The consummate boredom of American Idol is slowly abating as the also-rans are slowly eliminated. Last week’s have-not was Michael Sarver, the oil rig roughneck who was lucky to make the top ten in the first place.
This Mouse opined that it would be either Sarver or Megan Joy who would be eliminated. Fortunately, it was Sarver, for if good looks and body heat were the only selection criteria, Megan would be this year’s Idol, hands down. I need a few more weeks of her to maintain my interest while we wade through a plethora of perniciously pedestrian performances, paring the pool to the penultimate pairing prior to crowning this year’s foregone conclusion.
Gratuitous alliteration aside, WTF am I talking about? I’ll boil it down for you. Adam Lambert is going to win this thing and Allison is going to be the runner-up. Aside from Megan, who has carnal attributes that eclipse her performing skill, the rest bore me.
And so, here is this handicapper’s tout sheet for these final nine:
Adam Lambert 4-5. Runs well on any surface, a wire-to-wire front-runner.

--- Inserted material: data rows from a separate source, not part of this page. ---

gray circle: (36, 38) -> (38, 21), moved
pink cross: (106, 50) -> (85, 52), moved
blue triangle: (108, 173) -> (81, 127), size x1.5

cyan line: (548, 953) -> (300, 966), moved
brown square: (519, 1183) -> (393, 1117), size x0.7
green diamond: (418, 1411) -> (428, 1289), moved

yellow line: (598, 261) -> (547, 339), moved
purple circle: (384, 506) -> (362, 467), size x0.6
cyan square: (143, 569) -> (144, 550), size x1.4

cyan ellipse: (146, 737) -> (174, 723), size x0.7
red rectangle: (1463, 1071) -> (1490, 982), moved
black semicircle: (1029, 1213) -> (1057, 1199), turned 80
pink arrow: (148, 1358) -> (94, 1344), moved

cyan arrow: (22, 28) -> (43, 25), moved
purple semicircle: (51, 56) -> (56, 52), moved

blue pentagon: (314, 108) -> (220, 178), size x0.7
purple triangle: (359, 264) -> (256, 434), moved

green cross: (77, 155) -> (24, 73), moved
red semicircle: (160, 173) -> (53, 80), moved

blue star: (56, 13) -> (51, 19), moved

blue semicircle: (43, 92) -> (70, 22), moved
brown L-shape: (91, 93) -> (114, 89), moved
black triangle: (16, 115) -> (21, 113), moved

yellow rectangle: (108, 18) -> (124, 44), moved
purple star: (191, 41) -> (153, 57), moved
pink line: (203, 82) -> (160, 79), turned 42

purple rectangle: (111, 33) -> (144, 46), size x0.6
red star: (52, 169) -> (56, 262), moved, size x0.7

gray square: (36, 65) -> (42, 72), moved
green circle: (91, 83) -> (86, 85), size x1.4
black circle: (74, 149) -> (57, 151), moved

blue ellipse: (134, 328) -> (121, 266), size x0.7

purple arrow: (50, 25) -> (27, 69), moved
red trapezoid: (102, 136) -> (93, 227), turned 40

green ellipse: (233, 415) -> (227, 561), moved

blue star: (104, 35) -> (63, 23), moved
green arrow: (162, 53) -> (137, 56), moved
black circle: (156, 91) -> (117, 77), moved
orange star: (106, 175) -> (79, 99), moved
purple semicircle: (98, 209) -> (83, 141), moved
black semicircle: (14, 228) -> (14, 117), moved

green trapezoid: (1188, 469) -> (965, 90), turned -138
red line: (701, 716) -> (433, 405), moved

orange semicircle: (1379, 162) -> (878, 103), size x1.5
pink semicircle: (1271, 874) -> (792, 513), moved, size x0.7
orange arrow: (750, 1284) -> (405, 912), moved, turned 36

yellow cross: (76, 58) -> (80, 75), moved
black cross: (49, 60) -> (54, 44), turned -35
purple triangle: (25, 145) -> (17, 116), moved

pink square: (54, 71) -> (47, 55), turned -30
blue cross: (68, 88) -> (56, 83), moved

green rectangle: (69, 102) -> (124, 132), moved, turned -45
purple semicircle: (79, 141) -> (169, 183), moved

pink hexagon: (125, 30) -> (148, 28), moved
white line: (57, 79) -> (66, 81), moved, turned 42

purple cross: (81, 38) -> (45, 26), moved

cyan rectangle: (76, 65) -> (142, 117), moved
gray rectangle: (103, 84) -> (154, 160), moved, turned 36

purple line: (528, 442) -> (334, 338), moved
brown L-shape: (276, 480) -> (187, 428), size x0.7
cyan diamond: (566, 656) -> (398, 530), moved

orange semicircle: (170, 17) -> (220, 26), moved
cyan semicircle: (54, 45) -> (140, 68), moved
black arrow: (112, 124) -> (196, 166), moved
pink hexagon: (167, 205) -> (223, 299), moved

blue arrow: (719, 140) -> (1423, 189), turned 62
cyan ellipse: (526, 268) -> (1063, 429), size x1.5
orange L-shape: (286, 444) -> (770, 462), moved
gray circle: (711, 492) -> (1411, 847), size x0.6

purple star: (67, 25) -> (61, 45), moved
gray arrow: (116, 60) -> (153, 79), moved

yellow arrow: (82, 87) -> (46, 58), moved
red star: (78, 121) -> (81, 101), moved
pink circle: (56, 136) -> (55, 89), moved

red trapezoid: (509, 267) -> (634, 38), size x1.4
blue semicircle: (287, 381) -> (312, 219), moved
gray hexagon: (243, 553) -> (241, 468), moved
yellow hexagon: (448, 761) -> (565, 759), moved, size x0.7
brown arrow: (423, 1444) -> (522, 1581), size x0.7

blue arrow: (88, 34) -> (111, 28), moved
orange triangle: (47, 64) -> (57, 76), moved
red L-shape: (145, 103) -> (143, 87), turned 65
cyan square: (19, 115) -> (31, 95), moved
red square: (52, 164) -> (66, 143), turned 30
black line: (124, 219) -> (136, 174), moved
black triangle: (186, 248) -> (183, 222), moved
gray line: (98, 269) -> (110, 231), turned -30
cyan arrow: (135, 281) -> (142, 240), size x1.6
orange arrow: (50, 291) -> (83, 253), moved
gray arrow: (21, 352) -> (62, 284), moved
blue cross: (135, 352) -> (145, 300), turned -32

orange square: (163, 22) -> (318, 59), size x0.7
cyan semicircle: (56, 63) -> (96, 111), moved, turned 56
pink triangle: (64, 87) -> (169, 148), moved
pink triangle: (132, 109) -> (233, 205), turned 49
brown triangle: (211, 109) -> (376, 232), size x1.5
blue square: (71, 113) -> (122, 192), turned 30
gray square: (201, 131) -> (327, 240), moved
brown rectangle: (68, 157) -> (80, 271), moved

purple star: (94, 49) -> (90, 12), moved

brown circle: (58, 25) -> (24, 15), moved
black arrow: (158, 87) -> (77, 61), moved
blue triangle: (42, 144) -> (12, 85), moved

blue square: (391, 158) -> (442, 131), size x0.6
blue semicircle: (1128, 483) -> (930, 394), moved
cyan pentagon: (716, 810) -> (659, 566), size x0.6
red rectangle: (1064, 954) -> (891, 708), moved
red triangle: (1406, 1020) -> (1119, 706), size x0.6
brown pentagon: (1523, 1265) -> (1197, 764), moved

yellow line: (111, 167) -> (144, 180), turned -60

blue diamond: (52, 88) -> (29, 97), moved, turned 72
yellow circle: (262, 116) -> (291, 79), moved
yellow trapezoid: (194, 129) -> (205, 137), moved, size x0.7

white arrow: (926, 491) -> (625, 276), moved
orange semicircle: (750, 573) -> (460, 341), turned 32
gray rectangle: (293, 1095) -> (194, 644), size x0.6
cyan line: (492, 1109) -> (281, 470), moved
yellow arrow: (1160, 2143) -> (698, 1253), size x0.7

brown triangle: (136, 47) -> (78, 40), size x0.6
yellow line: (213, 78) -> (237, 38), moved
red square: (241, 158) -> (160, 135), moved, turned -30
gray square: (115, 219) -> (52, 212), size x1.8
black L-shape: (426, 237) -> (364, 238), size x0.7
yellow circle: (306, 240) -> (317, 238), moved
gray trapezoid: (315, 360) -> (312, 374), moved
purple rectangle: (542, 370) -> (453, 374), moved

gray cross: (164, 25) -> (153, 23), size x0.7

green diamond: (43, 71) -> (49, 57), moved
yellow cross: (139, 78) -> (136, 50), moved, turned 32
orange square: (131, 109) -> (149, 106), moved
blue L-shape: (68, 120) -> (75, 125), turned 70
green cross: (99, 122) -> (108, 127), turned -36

Allison Iraheta 3-1. Young filly with a big heart and a big whinny.
Danny Gokey 7-2. (Blinkers on.) Might surprise.
Matt Giraud 10-1. Plenty of run in cheaper company.
Lil Rounds 12-1. Chestnut filly who fades in the stretch.
Kris Allen 20-1. Needs some seasoning.
Anoop Desai 20-1. Not a factor.
Megan Joy 30-1. Good looking filly. Needs to come to the Mouse’s stud farm.
Scott MacIntyre 50-1. Gone this week.